Obviously, our child’s situation will be different from those I briefly sketched out above. She will know half of her genetic heritage, and we chose a donor specifically because he had agreed to be contacted when any offspring turn 18, should they want to know more about that side of their genetics
Our child will grow up knowing a kind man, called a donor, gave a small bit of himself to help Mama and Mommy make her. Parts from Mommy and parts from the donor made her who she is. She will know that Mama and Mommy are her parents, and that families come in all shapes and sizes. I’m a firm believer that genetics are only a part of who you are…but it’s easy for me to say that, as a person who knows all about her family.

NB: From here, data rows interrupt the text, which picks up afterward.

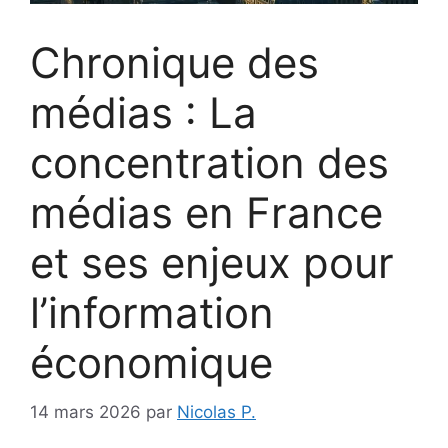
Chronique des
médias : La
concentration des
médias en France
et ses enjeux pour
l’information
économique
14 mars 2026
par
Nicolas P.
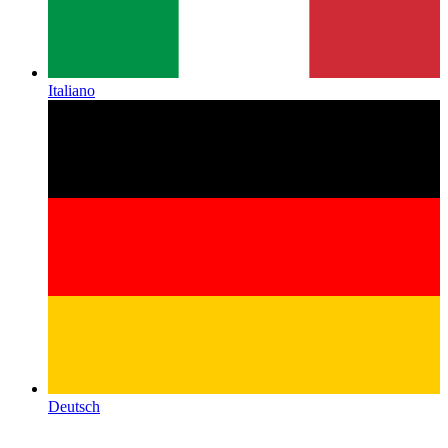
Italiano
Deutsch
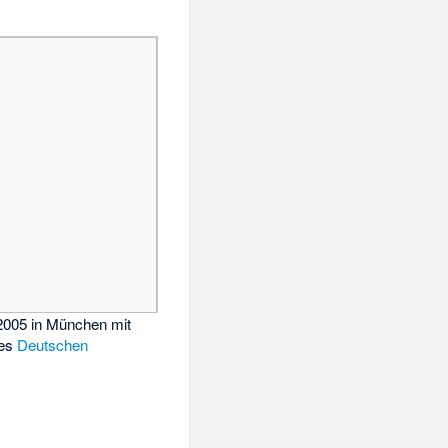
2005 in München mit
des
Deutschen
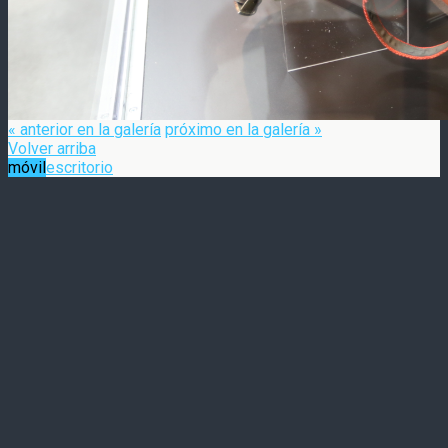
« anterior en la galería
próximo en la galería »
Volver arriba
móvil
escritorio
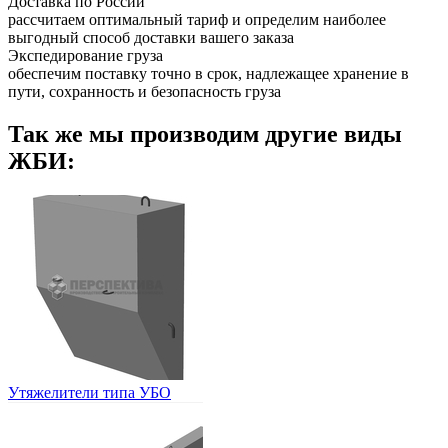
Доставка по России
рассчитаем оптимальный тариф и определим наиболее
выгодный способ доставки вашего заказа
Экспедирование груза
обеспечим поставку точно в срок, надлежащее хранение в
пути, сохранность и безопасность груза
Так же мы производим другие виды
ЖБИ:
Утяжелители типа УБО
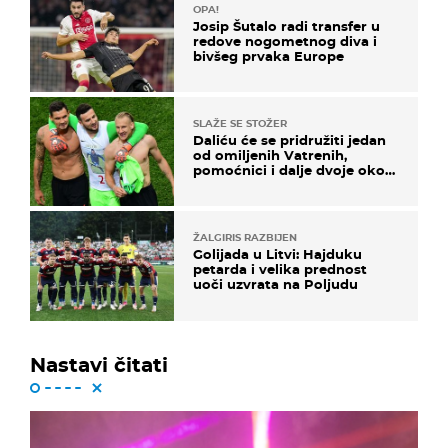
OPA!
Josip Šutalo radi transfer u
redove nogometnog diva i
bivšeg prvaka Europe
SLAŽE SE STOŽER
Daliću će se pridružiti jedan
od omiljenih Vatrenih,
pomoćnici i dalje dvoje oko
ponude
ŽALGIRIS RAZBIJEN
Golijada u Litvi: Hajduku
petarda i velika prednost
uoči uzvrata na Poljudu
Nastavi čitati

I worry that our child will at some point start to romanticize the donor, or think of him as her dad. Will she wish that she was growing up with him and not us? Probably at some point she will. She will probably say something along those lines to us when she is angry at us. But as much as I try to prepare myself for that moment (or those moments) I know that hearing it will be like a knife in my heart. What happens if our daughter feels like we robbed her of something? What if she resents us? What if her life is less than, because she didn’t grow up knowing what Tammy and I both knew about our families?
What are your thoughts, dear readers? Do you support adoption? Do you think, like my friend does, that adoption should be an absolute last resort? Or do you think it is a beautiful way to build a family? Or is it somewhere in between? What about people using donor gametes?
What rights do children have to know about their genetic history?